Oliver is a bright 12-year-old who lives in the shadow of his parents’ loss of their first son. His family appears fine on the outside, but is broken behind closed doors. As they work out their faith, Oliver is left to grapple with his own belief in God and the answers to life’s biggest questions: Why am I here? What happens after death? Who made us? An angel disguised as a quirky traveler is sent to help him bring the pieces of the puzzle together. As Oliver’s struggles cause him to mistakenly look to science for answers, he discovers God is found by faith not by sight.

Those first two sentences are movie No. 1. The horrible false dichotomy of faith and science is movie No. 2. And the “angel disguised as a quirky traveler” is movie No. 3 — one that has no business anywhere near movies 1 & 2.

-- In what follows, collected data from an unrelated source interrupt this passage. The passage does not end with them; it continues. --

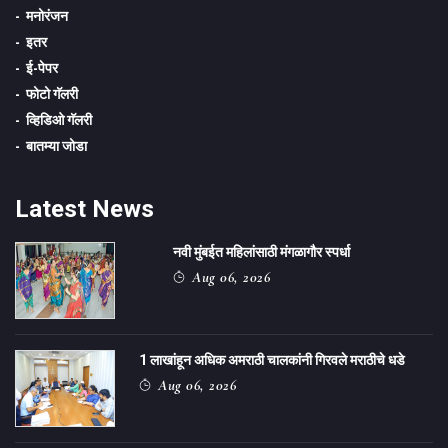
मनोरंजन
इतर
ई-पेपर
फोटो गॅलरी
व्हिडिओ गॅलरी
बातम्या जोडा
Latest News
नवी मुंबईत महिलांसाठी मंगळागौर स्पर्धा
Aug 06, 2026
1 लाखांहून अधिक अमराठी चालकांनी गिरवले मराठीचे धडे
Aug 06, 2026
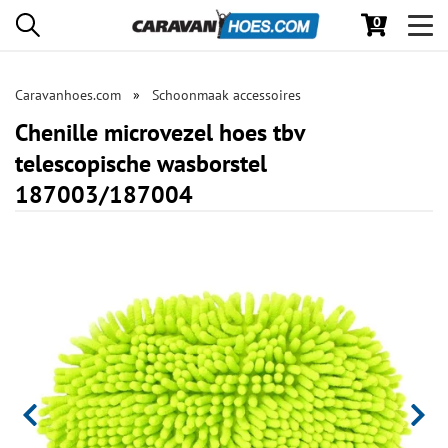
0
Toggl
navig
Caravanhoes.com
Schoonmaak accessoires
Chenille microvezel hoes tbv
telescopische wasborstel
187003/187004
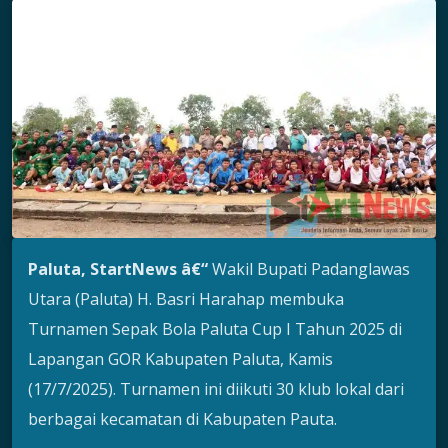
Paluta, StartNews â€“
Wakil Bupati Padanglawas
Utara (Paluta) H. Basri Harahap membuka
Turnamen Sepak Bola Paluta Cup I Tahun 2025 di
Lapangan GOR Kabupaten Paluta, Kamis
(17/7/2025). Turnamen ini diikuti 30 klub lokal dari
berbagai kecamatan di Kabupaten Pauta.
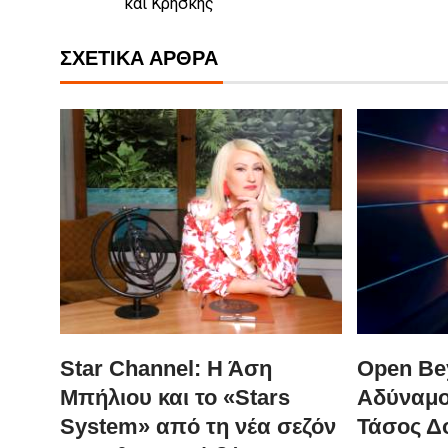
και Κρήσκης
ΣΧΕΤΙΚΆ ΆΡΘΡΑ
Star Channel: Η Άση
Open Be
Μπήλιου και το «Stars
Αδύναμο
System» από τη νέα σεζόν
Τάσος Δ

• I Am Gabriel is another angelic visitor movie. It’s notable mainly for the Kent family reunion of Jon Schneider and Dean Cain, but not even Superman could save this thing and its treacly advocacy of the so-called prosperity gospel. Yes — the prosperity gospel, meaning this one doesn’t so much look wholesome as, well, evil.

• In church youth group we went to evangelistic events by the Fellowship of Christian Athletes — a display of athletic prowess, followed by an awkward segue into an altar call. We saw that same formula in a host of similar events: Christian magicians, Christian weightlifters, Christian break-dancers, and of course Christian rock concerts. Foolishness is a video version of exactly the same thing, this time with skateboarding. EchoLight and director/skateboarder Brian Sumner seem to misunderstand that simple formula. The trailer showcases the altar call while downplaying the attraction and the hook: skateboarding. There’s nothing in this trailer I couldn’t see done by the kids at the local skatepark, and it all seems filmed in an attempt to make it seem even less impressive.

This doesn’t look like a movie that’s even trying to “make a positive impact on our country’s cultural challenges.” It looks like the kind of movie that will be shown in church basements by youth ministers who desperately hope that it will make the kids in the youth group think they’re cool.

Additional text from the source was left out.